Data entries

'''

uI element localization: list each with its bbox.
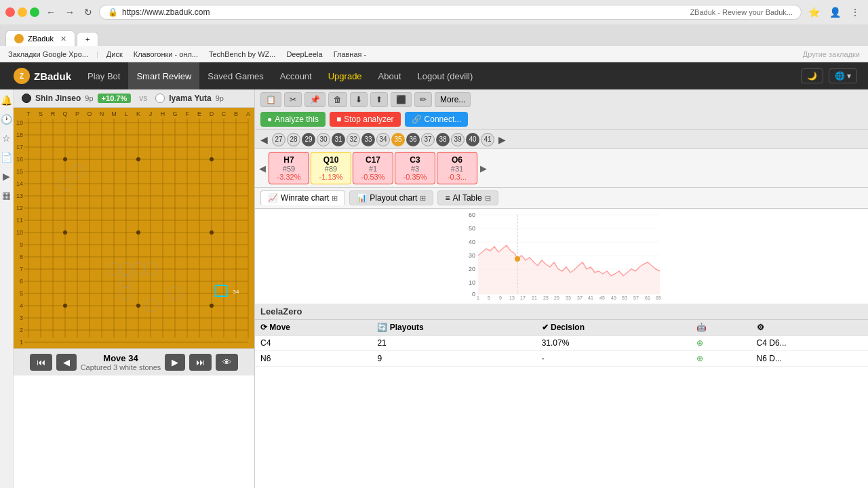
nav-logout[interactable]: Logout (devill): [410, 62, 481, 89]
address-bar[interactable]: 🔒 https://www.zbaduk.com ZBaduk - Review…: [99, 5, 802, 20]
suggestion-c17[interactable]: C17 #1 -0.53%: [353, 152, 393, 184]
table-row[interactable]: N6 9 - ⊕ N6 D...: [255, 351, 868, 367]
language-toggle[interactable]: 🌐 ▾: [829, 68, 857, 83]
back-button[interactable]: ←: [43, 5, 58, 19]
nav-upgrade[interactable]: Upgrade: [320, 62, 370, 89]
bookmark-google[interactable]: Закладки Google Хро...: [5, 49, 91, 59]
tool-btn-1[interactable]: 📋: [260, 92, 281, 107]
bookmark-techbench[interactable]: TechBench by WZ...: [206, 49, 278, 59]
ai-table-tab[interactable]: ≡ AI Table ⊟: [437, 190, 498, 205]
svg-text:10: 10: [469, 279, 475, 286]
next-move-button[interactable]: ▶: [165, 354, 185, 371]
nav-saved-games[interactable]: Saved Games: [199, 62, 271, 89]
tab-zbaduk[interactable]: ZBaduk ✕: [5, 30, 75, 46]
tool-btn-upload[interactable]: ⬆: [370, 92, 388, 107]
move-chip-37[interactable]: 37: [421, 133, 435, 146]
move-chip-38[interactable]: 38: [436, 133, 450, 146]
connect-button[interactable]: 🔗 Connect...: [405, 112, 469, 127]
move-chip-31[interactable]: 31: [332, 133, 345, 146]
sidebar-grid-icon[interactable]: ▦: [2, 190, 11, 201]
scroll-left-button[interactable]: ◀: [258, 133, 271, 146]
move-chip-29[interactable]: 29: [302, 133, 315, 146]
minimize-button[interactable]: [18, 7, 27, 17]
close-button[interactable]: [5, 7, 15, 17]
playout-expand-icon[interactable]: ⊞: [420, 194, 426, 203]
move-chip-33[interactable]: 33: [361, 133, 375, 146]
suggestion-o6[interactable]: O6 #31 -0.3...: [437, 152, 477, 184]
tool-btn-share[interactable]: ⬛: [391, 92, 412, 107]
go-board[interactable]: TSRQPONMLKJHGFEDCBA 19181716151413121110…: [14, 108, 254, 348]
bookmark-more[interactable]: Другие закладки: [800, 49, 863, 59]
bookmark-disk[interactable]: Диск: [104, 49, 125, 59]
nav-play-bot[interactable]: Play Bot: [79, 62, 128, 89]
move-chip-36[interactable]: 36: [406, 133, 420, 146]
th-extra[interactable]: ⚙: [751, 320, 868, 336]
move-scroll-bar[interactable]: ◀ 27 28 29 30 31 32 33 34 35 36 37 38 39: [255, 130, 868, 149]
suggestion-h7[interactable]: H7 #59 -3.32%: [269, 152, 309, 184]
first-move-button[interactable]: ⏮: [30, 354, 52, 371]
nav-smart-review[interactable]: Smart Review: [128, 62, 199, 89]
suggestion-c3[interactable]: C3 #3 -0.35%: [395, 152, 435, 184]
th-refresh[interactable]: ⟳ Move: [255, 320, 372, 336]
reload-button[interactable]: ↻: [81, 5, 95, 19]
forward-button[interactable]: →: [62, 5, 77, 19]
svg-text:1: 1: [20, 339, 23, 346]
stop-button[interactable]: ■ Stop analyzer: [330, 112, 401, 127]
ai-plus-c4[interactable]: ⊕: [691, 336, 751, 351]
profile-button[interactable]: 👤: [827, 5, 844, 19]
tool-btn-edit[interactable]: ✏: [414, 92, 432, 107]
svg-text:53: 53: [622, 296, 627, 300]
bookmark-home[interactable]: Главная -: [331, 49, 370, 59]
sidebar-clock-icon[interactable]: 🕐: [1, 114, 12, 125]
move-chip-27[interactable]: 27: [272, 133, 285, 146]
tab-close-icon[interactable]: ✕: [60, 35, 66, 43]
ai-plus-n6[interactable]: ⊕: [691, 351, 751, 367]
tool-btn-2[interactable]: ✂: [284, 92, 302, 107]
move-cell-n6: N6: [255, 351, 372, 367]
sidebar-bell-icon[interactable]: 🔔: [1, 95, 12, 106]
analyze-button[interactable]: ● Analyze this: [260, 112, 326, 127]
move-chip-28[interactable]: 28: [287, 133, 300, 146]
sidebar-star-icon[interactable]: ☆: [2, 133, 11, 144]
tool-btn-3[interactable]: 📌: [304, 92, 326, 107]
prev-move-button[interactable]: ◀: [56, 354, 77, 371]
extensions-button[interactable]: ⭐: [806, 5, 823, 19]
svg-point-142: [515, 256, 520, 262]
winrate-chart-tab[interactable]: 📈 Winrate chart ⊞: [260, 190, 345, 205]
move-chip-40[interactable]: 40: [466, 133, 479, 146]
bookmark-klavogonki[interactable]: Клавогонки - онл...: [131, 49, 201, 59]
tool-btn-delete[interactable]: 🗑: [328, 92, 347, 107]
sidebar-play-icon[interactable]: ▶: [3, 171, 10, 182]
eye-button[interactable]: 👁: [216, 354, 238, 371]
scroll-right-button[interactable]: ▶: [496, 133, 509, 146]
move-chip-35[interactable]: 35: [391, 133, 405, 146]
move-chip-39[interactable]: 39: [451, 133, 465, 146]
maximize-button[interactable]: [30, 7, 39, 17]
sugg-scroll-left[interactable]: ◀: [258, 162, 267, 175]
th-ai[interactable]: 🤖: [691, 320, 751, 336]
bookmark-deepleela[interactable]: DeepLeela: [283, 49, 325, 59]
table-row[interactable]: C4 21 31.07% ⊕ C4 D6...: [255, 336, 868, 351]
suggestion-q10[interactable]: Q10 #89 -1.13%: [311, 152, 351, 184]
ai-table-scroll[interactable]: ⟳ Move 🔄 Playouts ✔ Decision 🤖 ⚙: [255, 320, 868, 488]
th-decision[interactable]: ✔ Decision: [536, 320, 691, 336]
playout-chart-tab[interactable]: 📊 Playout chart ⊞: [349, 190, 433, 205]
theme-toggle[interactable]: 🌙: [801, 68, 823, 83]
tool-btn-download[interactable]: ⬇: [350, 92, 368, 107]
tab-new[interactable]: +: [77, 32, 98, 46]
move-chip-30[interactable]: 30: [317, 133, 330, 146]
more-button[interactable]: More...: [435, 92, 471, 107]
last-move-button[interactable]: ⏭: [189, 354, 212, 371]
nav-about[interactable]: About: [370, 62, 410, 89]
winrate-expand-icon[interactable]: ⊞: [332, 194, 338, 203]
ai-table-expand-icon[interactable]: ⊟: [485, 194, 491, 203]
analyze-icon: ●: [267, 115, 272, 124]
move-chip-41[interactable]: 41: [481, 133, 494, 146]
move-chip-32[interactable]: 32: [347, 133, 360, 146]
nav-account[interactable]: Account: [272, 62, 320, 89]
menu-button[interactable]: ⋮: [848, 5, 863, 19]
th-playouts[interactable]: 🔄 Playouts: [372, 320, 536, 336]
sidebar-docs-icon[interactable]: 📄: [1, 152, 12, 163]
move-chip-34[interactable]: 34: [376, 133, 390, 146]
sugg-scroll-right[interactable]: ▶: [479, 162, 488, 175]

'''
'''

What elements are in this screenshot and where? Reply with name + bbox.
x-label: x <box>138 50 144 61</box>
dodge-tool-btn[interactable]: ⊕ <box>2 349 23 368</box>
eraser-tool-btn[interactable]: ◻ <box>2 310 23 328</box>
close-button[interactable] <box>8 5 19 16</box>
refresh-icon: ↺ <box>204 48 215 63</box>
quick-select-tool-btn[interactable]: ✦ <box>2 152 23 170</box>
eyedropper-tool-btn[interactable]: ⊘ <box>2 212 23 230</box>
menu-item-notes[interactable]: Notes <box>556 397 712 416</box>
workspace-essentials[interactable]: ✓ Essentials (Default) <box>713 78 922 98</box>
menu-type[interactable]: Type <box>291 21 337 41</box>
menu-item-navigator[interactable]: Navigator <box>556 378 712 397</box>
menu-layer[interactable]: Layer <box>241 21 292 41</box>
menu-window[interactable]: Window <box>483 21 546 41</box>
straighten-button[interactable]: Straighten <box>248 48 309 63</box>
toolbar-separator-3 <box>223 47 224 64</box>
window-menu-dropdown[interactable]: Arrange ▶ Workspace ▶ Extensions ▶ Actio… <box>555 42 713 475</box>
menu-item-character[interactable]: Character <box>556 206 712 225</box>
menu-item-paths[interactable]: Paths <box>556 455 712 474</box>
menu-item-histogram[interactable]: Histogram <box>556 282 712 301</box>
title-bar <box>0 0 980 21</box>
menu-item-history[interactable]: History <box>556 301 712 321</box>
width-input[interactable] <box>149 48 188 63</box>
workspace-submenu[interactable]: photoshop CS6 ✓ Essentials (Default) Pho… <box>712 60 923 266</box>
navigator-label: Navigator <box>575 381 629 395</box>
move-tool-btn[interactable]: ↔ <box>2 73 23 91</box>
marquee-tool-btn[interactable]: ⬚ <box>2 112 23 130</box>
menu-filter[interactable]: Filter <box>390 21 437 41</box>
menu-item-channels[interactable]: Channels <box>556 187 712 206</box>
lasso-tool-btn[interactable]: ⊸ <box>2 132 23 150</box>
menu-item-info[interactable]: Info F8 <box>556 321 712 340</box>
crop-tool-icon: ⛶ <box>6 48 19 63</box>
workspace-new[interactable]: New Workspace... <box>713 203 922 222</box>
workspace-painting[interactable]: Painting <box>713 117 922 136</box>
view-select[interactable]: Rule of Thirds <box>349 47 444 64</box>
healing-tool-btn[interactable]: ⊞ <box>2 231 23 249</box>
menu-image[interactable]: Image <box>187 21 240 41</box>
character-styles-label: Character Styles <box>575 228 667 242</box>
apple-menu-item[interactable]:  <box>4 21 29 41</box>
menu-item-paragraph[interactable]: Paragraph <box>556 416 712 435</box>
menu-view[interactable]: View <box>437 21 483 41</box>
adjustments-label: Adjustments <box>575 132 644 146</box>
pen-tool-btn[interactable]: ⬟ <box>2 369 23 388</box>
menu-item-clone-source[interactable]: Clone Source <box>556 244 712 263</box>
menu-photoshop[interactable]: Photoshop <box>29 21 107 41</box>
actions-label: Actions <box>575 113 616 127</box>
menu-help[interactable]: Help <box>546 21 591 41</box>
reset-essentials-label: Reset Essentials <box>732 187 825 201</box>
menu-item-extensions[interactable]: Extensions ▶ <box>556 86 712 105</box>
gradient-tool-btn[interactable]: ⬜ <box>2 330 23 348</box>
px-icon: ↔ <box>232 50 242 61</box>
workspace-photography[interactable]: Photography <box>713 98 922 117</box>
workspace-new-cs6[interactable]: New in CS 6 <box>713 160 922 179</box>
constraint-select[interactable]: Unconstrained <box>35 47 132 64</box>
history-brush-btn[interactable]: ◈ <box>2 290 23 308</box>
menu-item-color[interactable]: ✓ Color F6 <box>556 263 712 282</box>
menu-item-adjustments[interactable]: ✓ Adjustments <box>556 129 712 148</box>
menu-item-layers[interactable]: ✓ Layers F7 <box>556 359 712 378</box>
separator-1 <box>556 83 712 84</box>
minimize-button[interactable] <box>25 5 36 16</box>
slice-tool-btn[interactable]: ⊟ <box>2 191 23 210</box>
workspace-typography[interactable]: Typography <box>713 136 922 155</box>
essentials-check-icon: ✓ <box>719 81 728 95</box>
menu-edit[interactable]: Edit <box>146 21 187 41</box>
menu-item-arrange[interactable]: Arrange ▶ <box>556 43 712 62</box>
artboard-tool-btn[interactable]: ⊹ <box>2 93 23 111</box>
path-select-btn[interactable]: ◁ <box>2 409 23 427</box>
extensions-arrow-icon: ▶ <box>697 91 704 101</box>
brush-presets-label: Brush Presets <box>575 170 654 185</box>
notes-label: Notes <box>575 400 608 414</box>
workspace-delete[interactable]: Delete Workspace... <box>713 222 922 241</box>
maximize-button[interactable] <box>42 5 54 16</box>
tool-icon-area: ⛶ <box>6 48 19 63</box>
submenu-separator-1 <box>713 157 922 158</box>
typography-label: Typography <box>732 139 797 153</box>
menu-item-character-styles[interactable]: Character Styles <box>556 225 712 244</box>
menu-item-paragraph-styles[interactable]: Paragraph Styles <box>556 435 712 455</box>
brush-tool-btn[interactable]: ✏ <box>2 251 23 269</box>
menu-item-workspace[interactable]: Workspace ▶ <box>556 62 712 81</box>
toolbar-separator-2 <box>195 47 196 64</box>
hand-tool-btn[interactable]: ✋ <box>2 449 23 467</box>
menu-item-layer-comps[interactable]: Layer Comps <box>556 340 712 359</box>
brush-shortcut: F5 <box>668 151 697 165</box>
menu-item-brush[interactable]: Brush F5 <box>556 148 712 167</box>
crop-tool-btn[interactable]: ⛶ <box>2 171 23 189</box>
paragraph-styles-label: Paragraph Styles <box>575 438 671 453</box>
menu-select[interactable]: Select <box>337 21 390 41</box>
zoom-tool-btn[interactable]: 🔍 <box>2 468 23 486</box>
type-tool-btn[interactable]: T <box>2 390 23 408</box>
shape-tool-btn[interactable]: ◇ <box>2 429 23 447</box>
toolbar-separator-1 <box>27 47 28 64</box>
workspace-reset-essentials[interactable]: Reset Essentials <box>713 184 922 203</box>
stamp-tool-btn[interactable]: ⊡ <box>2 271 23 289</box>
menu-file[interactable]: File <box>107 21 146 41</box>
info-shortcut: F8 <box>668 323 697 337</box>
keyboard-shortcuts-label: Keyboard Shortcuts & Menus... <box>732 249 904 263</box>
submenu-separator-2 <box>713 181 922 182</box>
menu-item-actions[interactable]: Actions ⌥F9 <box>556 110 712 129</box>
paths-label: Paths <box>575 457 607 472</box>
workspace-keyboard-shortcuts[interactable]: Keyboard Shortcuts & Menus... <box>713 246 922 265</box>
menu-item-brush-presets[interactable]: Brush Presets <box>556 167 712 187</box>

'''

Work request:
Note every line of the entries in which "adjustments" appears, and copy it down.

Your solution:
adjustments-label: Adjustments <box>575 132 644 146</box>
menu-item-adjustments[interactable]: ✓ Adjustments <box>556 129 712 148</box>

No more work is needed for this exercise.